Nassau groupers are extremely intelligent fish that inhabit much of the Caribbean, including the waters around the Cayman Islands. They are curious and friendly, and have been known to follow scuba divers, possibly for companionship, but possibly in the hopes that the divers distract the fish that would make an easy meal for the groupers. Either way, they are a delight to meet underwater and their playful personalities make them a hit with divers.
This Nassau grouper had been following a family as they explored the reef along the wall surrounding Little Cayman Island. The grouper was swimming close to them and even in between them. It was paying close attention to what they were looking at and it even seemed to be curious about their bubbles. Eventually, Serena and Chris put their hands out and the grouper swam closer, seeming to want to be touched.

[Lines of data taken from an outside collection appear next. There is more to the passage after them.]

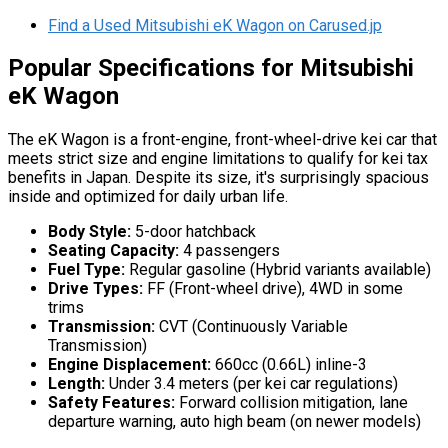
Find a Used Mitsubishi eK Wagon on Carused.jp
Popular Specifications for Mitsubishi
eK Wagon
The eK Wagon is a front-engine, front-wheel-drive kei car that
meets strict size and engine limitations to qualify for kei tax
benefits in Japan. Despite its size, it's surprisingly spacious
inside and optimized for daily urban life.
Body Style:
5-door hatchback
Seating Capacity:
4 passengers
Fuel Type:
Regular gasoline (Hybrid variants available)
Drive Types:
FF (Front-wheel drive), 4WD in some
trims
Transmission:
CVT (Continuously Variable
Transmission)
Engine Displacement:
660cc (0.66L) inline-3
Length:
Under 3.4 meters (per kei car regulations)
Safety Features:
Forward collision mitigation, lane
departure warning, auto high beam (on newer models)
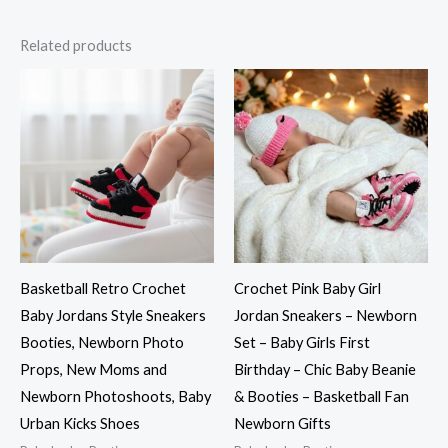
Related products
Basketball Retro Crochet
Crochet Pink Baby Girl
Baby Jordans Style Sneakers
Jordan Sneakers – Newborn
Booties, Newborn Photo
Set – Baby Girls First
Props, New Moms and
Birthday – Chic Baby Beanie
Newborn Photoshoots, Baby
& Booties – Basketball Fan
Urban Kicks Shoes
Newborn Gifts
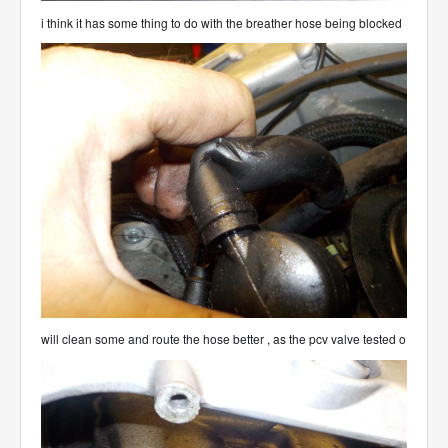
i think it has some thing to do with the breather hose being blocked
will clean some and route the hose better , as the pcv valve tested o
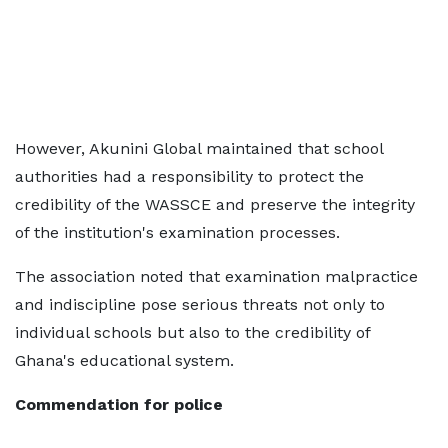
However, Akunini Global maintained that school
authorities had a responsibility to protect the
credibility of the WASSCE and preserve the integrity
of the institution's examination processes.
The association noted that examination malpractice
and indiscipline pose serious threats not only to
individual schools but also to the credibility of
Ghana's educational system.
Commendation for police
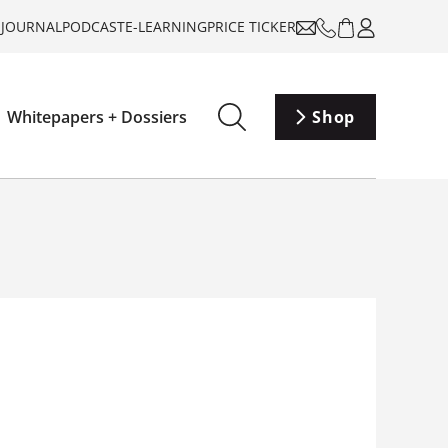
-JOURNAL
PODCAST
E-LEARNING
PRICE TICKER
Whitepapers + Dossiers
Shop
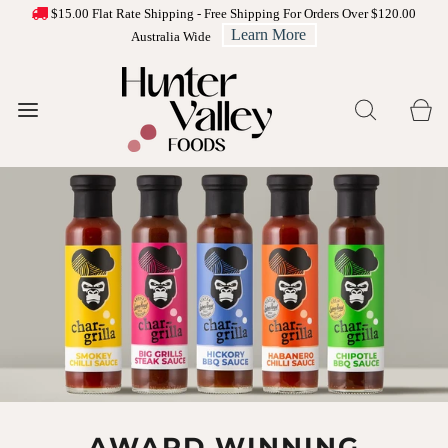
$15.00 Flat Rate Shipping - Free Shipping For Orders Over $120.00
Learn More
Australia Wide
CHEESE PLATTER
AWARD WINNING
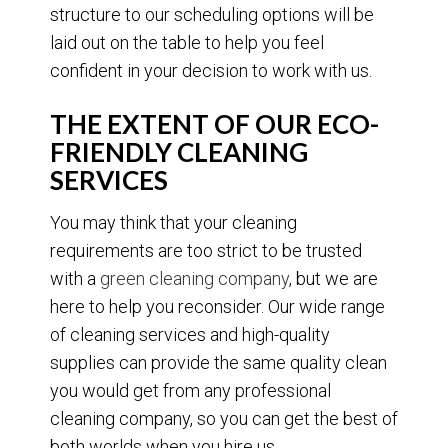
structure to our scheduling options will be
laid out on the table to help you feel
confident in your decision to work with us.
THE EXTENT OF OUR ECO-
FRIENDLY CLEANING
SERVICES
You may think that your cleaning
requirements are too strict to be trusted
with a
green cleaning company
, but we are
here to help you reconsider. Our wide range
of cleaning services and high-quality
supplies can provide the same quality clean
you would get from any professional
cleaning company, so you can get the best of
both worlds when you hire us.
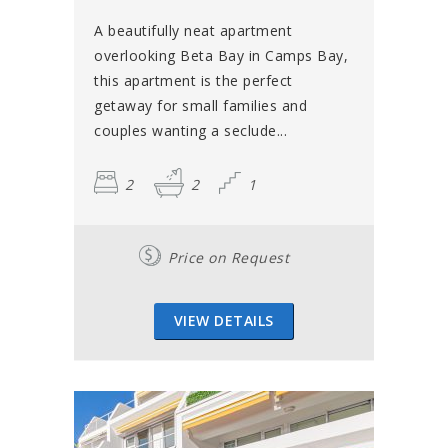
A beautifully neat apartment
overlooking Beta Bay in Camps Bay,
this apartment is the perfect
getaway for small families and
couples wanting a seclude...
2
2
1
Price on Request
VIEW DETAILS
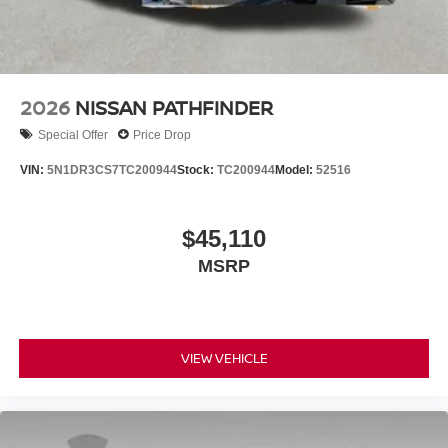
2026
NISSAN PATHFINDER
Special Offer
Price Drop
VIN:
5N1DR3CS7TC200944
Stock:
TC200944
Model:
52516
$45,110
MSRP
VIEW VEHICLE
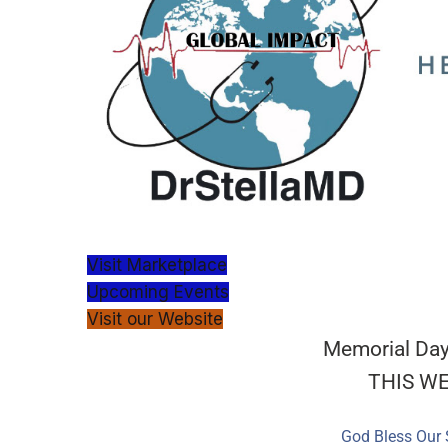
Visit Marketplace
Upcoming Events
Visit our Website
Memorial Day
THIS W
God Bless Our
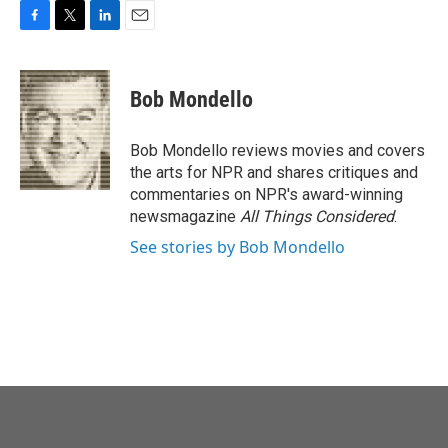
F
T
L
E
a
w
i
m
c
i
n
a
e
t
k
i
Bob Mondello
b
t
e
l
o
e
d
o
r
I
Bob Mondello reviews movies and covers
k
n
the arts for NPR and shares critiques and
commentaries on NPR's award-winning
newsmagazine
All Things Considered
.
See stories by Bob Mondello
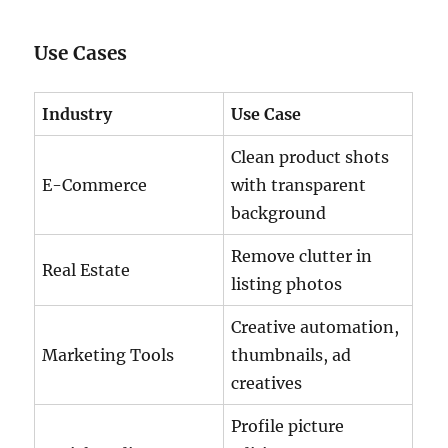
Use Cases
Industry
Use Case
Clean product shots
E-Commerce
with transparent
background
Remove clutter in
Real Estate
listing photos
Creative automation,
Marketing Tools
thumbnails, ad
creatives
Profile picture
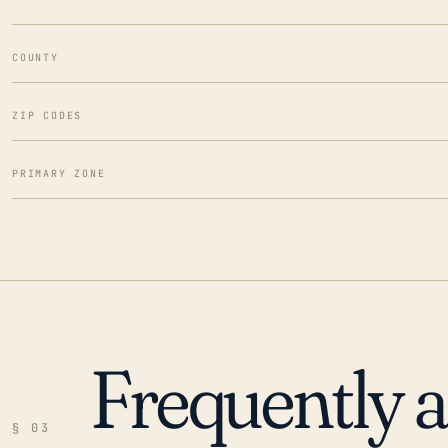
COUNTY
ZIP CODES
PRIMARY ZONE
Frequently 
§ 03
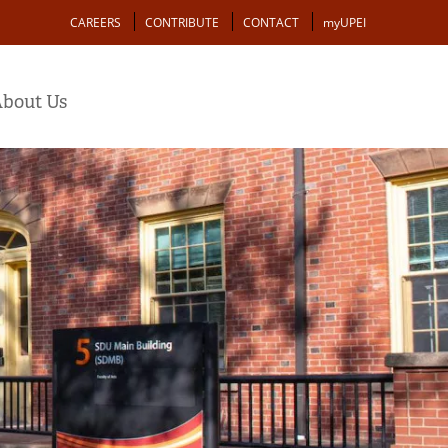
Action
CAREERS
CONTRIBUTE
CONTACT
myUPEI
bout Us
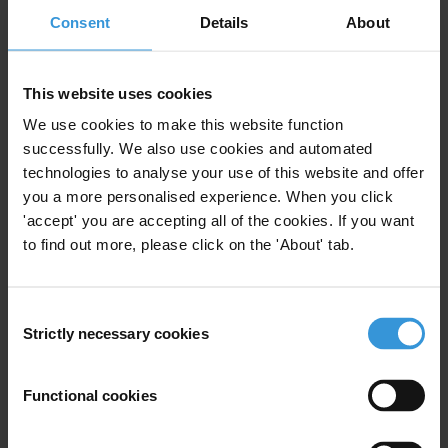
Consent
Details
About
First name
*
Last name
*
This website uses cookies
Email address
*
We use cookies to make this website function
successfully. We also use cookies and automated
technologies to analyse your use of this website and offer
you a more personalised experience. When you click
View our
Privacy Policy
.
'accept' you are accepting all of the cookies. If you want
to find out more, please click on the 'About' tab.
Consent
Strictly necessary cookies
Selection
Your registration is almost complete. Please go to your inbox and
confirm your email address in the email we just sent to you
Functional cookies
Stay informed
First name
*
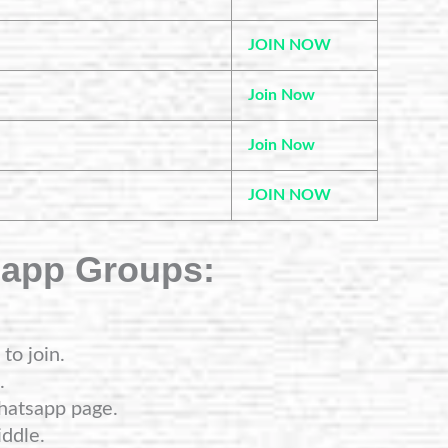
JOIN NOW
Join Now
Join Now
JOIN NOW
sapp Groups:
to join.
.
hatsapp page.
ddle.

Their father turned on the camera to record this heart warming interaction. The grouper passed by several times with reach and lingered as they stroked and petted it. This behavior can sometimes be welcomed as an effort to rid themselves of parasites. It's also possible that they just genuinely enjoy being touched. Some groupers are so persistent at following divers at specific dive sites that they are given names. These groupers will occasionally follow the divers for more than half an hour at a time.
Groupers have shown the ability to recognize specific divers, differentiating between people. They will often gravitate to familiar dive masters who spend more time at dive sites than the tourists do. They also recognize spears that some divers will carry to rid the coral reefs of lion fish, a beautiful, but invasive species that is decimating reefs in the Caribbean at an alarming pace. Divers are encouraged to kill these fish to help maintain the health of the reef.
Groupers are particularly enjoyable characters and scuba divers are always happy to have them along as companions.